# First Timer



## helicopter pat (Jul 5, 2014)

This will be my first time at Waxstock and I am driving up form Windsor. I know the show starts at 9:30 but can anybody tell me what time The car is open as I can bet I will get there early?


----------



## indianbelters (Jul 19, 2014)

It's 9-5:30


----------



## Waxstock (Jun 21, 2012)

We'll try and put up a timetable/floorplan next week and more info, but essentially:

- The main hall/show opens 9.30am and closes at 4.30pm. 

- The Arrive and Shine opens from 8.00am and entry for that closes at 10.30am or when 150 cars have entered. We have indoor selection for Hall Display for a few Arrive and Shine cars at 8.45am and these will need a low tank of fuel (fuel light on) and cannot be moved until 4.45pm when the hall closes.

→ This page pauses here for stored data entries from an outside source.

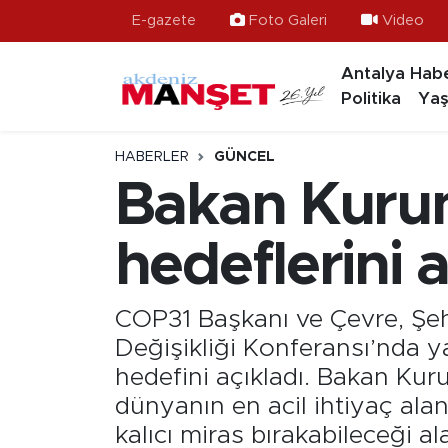
E-gazete
Foto Galeri
Video
Antalya Habe
Asayiş
Antalya Nöbetçi Eczaneler
Politika
Yaş
Bilim & Teknoloji
Antalya Hava Durumu
HABERLER
GÜNCEL
Eğitim
Antalya Namaz Vakitleri
Bakan Kuru
Ekonomi
Antalya Trafik Yoğunluk Haritası
hedeflerini a
Güncel
Süper Lig Puan Durumu ve Fikstür
COP31 Başkanı ve Çevre, Şehi
Gündem
Tüm Manşetler
Değişikliği Konferansı’nda y
hedefini açıkladı. Bakan Kur
İlçeler
Son Dakika Haberleri
dünyanın en acil ihtiyaç alan
kalıcı miras bırakabileceği a
Kültür- Sanat
Haber Arşivi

- If you don't want to do the Arrive and Shine and arrive at 8.00am, just park in the main car park at the back of the Arena.

- The box office opens from 8.00am if you haven't got a ticket, otherwise just arrive for 9.00-9.30am or so. The closest and best parking is for those cars in the Arrive and Shine, so make an effort and enter  The main car park is close enough as well, but at the back of the Arena, accessed via steps at the rear of the main arena corridor.

- Disabled visitors can park in allocated disabled parking in/near the Arrive and Shine area.

-


----------